# Capital Structure (Solvency / Leverage) Ratios
These ratios examine the mix of debt and equity in a firm's financing and its long-term solvency. They are the lender's and rating agency's primary toolkit.
## Key Definitions
- Debt = Borrowed funds / Loan funds = Debentures + Long-term Loans from Banks & FIs.
- Equity (Shareholders' Funds / Net Worth / Proprietary Funds) = Equity Capital + Preference Capital + Reserves & Surplus − Miscellaneous Expenditure − Accumulated Losses.
- Capital Employed = Equity + Long-term Debt (or Total Assets − Current Liabilities).
## The Ratios
### 1. Debt to Total Assets
$$\frac{\text{Total Debt}}{\text{Total Assets}}$$
### 2. Debt Ratio
$$\frac{\text{Total Debt}}{\text{Net Assets}}$$
### 3. Equity to Total Funds Ratio
$$\frac{\text{Equity}}{\text{Total Funds}}$$
### 4. Equity Ratio
$$\frac{\text{Shareholders' Equity}}{\text{Net Assets}}$$
### 5. Debt-Equity Ratio
$$\frac{\text{Total Debt}}{\text{Equity}} \quad \text{OR} \quad \frac{\text{Long-Term Debt}}{\text{Equity}}$$
A D/E of 1:1 means equal debt and equity. A high D/E indicates leverage and financial risk.
### 6. Capital Gearing Ratio
$$\frac{\text{Preference Capital} + \text{Debentures} + \text{Other Borrowed Funds}}{\text{Equity Shareholders' Funds}}$$
- High Gearing → larger fixed-cost capital relative to equity → higher risk and higher EPS volatility.
- Note: Preference capital is treated as fixed-cost capital here, not as equity.
### 7. Proprietary Ratio
$$\frac{\text{Proprietary Funds}}{\text{Total Assets}}$$
Proprietary Funds (= Net Worth) = Equity Capital + Preference Capital + Reserves & Surplus − Misc. Expenditure − Accumulated Losses.

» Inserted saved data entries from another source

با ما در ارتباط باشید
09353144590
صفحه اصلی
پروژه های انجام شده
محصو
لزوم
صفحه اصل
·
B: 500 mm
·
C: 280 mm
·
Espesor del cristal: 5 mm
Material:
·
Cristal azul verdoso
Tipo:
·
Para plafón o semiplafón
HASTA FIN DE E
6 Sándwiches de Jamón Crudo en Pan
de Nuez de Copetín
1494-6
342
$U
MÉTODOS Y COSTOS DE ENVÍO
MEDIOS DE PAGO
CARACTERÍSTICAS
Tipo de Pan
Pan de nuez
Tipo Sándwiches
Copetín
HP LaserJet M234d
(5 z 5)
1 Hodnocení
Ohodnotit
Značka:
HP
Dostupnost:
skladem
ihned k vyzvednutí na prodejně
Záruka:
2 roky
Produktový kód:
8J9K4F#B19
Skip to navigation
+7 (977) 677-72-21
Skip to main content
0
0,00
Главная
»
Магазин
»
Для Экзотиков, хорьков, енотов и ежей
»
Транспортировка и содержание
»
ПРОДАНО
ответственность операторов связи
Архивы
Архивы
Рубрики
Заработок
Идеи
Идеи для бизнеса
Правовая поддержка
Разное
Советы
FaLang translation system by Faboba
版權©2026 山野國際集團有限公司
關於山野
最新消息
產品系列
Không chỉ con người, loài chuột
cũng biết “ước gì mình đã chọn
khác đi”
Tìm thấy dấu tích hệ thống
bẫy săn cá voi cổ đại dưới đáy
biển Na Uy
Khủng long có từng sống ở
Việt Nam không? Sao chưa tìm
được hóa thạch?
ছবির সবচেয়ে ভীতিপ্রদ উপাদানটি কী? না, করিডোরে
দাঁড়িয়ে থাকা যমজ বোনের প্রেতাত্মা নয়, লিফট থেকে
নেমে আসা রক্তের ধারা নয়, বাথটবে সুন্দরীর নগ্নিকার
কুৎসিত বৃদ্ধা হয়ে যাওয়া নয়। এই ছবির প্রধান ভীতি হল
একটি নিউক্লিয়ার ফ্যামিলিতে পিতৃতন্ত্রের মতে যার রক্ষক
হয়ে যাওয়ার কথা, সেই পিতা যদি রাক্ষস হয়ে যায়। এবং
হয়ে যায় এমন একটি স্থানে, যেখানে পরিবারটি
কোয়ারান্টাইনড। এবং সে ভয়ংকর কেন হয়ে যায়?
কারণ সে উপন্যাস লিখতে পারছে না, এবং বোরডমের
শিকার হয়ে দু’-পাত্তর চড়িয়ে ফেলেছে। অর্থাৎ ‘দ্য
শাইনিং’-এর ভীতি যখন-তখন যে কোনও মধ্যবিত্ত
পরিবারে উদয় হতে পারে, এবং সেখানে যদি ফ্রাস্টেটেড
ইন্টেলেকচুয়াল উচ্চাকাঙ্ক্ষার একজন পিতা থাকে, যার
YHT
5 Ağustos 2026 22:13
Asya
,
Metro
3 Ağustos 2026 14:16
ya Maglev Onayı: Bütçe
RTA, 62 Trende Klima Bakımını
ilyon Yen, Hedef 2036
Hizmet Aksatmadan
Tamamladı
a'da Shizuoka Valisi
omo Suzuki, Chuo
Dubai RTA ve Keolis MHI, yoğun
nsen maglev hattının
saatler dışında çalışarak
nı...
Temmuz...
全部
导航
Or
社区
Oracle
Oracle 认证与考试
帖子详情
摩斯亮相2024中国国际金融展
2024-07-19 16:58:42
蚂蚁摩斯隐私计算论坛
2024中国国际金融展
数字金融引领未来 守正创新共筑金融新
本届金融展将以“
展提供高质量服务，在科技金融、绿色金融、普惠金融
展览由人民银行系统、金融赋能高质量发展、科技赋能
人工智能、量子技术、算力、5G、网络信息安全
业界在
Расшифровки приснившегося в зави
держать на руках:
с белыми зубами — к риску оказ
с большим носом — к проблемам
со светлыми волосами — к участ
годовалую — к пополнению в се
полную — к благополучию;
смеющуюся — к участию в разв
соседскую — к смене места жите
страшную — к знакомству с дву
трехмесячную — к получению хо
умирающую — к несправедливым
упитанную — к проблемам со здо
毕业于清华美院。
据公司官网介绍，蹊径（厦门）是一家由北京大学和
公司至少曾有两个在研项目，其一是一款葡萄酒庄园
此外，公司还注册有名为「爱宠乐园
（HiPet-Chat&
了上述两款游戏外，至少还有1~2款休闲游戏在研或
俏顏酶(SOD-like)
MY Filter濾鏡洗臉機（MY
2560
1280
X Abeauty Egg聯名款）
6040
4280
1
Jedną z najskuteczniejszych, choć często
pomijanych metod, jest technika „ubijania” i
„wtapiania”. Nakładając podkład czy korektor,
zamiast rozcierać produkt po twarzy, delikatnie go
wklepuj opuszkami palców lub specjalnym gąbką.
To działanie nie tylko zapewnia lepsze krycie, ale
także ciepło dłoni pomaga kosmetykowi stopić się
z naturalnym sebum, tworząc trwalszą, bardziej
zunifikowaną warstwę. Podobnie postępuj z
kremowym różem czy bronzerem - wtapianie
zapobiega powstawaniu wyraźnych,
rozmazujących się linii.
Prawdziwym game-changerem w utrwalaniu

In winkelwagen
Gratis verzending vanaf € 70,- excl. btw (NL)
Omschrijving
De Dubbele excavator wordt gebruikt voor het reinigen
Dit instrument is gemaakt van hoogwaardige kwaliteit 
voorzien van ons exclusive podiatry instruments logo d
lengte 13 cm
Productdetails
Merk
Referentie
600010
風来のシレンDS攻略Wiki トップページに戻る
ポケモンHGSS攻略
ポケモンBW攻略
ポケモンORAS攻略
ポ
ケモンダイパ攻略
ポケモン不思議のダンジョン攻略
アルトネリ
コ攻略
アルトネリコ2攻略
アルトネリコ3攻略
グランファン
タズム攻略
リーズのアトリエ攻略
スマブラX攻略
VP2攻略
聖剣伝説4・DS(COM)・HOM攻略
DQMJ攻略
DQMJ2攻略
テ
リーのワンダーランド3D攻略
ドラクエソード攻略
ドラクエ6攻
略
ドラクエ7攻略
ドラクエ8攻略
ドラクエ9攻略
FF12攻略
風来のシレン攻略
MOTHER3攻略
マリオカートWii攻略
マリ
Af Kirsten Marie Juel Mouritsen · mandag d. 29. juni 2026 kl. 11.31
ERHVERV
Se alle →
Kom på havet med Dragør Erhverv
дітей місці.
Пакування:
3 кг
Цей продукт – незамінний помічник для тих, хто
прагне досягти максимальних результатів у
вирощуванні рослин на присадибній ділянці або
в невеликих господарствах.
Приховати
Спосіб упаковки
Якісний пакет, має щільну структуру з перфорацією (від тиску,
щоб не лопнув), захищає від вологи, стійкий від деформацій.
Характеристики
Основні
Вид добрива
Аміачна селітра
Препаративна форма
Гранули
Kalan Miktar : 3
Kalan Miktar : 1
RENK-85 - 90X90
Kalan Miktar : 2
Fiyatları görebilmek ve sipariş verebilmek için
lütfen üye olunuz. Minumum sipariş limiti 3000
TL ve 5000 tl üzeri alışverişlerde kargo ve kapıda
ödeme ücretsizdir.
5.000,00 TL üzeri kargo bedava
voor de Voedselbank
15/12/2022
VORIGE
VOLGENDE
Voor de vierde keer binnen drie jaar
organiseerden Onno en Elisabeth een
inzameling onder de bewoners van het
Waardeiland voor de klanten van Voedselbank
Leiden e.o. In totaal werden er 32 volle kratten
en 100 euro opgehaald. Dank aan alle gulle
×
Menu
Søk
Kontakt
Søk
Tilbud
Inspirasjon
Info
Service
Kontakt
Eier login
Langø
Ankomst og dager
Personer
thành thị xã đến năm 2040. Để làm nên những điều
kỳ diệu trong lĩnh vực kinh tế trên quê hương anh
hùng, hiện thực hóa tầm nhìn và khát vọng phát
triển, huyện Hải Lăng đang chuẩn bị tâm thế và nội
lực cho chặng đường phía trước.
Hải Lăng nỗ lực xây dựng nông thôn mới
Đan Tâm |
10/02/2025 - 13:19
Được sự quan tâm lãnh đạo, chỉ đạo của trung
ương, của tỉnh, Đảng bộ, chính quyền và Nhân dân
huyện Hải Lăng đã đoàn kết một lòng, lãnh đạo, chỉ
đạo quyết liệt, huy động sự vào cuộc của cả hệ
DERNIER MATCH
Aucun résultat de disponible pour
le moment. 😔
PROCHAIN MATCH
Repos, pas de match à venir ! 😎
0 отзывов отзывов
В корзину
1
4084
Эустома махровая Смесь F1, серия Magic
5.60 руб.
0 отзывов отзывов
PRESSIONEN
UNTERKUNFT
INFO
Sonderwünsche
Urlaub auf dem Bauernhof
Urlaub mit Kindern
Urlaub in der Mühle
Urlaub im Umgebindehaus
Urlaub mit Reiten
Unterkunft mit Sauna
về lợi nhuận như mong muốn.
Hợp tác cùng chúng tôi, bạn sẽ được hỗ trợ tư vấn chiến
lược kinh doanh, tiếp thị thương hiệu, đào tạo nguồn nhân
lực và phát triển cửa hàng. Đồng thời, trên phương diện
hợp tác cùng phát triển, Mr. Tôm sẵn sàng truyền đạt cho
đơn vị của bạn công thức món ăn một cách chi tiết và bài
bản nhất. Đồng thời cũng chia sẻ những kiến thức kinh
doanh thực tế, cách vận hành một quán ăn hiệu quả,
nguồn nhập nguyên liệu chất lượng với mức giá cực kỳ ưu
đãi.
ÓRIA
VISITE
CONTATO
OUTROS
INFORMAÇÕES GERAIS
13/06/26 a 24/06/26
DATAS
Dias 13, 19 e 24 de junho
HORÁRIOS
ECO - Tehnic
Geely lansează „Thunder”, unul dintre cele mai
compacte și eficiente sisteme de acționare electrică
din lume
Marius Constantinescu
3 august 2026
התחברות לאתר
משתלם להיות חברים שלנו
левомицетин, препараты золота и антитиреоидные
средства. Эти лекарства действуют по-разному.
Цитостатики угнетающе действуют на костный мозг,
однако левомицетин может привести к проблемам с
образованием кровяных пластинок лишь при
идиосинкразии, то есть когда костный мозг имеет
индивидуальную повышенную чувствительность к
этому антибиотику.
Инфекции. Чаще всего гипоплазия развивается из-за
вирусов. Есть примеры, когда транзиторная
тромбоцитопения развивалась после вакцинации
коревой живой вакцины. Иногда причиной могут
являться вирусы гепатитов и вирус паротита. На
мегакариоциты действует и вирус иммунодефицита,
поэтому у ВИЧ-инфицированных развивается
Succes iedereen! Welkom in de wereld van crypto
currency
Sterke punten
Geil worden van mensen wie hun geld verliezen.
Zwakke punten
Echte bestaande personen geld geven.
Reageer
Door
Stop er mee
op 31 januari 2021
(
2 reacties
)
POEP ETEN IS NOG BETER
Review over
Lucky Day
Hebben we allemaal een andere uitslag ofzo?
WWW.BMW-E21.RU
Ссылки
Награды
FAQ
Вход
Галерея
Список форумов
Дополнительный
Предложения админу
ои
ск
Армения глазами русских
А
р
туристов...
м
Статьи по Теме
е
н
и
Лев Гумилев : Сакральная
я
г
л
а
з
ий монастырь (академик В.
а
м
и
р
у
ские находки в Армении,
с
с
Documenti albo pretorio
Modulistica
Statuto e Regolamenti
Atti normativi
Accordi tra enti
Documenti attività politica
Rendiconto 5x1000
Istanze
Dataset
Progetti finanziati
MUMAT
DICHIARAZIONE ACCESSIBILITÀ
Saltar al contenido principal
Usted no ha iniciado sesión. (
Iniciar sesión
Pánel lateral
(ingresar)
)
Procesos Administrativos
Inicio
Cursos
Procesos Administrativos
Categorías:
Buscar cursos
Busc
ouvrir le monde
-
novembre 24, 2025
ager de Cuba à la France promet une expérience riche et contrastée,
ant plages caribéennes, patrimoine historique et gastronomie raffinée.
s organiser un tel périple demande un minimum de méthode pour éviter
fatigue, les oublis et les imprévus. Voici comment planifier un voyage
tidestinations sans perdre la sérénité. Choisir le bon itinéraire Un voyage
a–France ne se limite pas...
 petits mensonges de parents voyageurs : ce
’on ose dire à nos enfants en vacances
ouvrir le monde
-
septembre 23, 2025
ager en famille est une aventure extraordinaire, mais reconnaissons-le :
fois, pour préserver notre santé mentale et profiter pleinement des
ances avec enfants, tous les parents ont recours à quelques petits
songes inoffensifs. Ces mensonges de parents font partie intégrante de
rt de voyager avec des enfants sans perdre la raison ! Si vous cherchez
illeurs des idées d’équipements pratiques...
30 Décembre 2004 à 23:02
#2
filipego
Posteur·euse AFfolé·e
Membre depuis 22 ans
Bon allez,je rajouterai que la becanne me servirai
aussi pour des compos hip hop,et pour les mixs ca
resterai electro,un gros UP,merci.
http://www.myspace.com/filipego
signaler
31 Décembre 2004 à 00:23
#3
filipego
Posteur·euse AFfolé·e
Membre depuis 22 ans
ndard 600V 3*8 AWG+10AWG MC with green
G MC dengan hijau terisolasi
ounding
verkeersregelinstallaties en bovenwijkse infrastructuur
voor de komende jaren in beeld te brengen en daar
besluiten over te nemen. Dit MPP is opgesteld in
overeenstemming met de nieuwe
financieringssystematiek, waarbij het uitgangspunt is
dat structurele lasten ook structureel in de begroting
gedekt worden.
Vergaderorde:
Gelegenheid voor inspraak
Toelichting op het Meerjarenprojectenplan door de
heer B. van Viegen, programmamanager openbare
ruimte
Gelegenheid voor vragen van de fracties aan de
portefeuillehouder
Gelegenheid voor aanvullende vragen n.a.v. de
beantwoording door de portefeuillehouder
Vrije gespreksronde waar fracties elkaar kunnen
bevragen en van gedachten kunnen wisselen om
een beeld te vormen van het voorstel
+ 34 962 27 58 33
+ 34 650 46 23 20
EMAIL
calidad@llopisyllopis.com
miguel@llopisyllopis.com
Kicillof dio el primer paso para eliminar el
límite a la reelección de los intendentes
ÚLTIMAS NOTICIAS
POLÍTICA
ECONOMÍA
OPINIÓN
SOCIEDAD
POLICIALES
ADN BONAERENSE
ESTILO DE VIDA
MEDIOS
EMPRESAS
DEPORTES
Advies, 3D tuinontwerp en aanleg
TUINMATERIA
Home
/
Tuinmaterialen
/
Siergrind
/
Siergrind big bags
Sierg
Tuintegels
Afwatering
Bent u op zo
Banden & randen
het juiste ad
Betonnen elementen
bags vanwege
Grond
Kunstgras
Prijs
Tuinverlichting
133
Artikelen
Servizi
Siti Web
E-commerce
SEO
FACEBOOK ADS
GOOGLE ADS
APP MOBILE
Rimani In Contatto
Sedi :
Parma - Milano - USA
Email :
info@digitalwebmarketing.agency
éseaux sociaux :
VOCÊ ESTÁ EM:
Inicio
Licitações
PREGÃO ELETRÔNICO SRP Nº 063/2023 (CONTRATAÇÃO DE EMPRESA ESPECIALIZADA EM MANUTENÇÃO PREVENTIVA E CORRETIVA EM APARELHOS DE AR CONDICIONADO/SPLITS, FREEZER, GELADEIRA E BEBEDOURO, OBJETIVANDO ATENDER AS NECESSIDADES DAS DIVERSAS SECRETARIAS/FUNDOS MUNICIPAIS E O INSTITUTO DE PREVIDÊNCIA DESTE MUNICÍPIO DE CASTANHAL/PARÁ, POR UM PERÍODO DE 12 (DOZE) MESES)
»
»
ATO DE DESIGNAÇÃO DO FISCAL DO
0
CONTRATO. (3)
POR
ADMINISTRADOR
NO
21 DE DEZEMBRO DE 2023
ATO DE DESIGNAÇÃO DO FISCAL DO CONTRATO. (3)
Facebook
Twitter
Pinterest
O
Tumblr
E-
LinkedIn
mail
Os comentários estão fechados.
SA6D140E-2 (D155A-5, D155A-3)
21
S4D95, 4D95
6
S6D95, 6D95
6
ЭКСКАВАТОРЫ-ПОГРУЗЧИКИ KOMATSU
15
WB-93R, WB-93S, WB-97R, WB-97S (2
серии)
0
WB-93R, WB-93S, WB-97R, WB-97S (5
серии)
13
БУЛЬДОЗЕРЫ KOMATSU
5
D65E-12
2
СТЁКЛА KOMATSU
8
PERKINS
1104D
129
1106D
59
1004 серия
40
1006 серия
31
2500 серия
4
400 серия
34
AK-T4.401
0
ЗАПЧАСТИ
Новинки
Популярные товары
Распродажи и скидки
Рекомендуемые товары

### 8. Fixed Asset to Long Term Fund Ratio
$$\frac{\text{Fixed Assets}}{\text{Long-Term Funds}}$$
A ratio < 1 means part of long-term funds are financing working capital — generally a healthy sign.
## Mental Model
- Debt-Equity → debt vs owners' funds
- Capital Gearing → fixed-cost funds (debt + pref) vs equity
- Proprietary → owners' stake in total assets
These ratios overlap but each highlights a different perspective on the same balance-sheet relationship.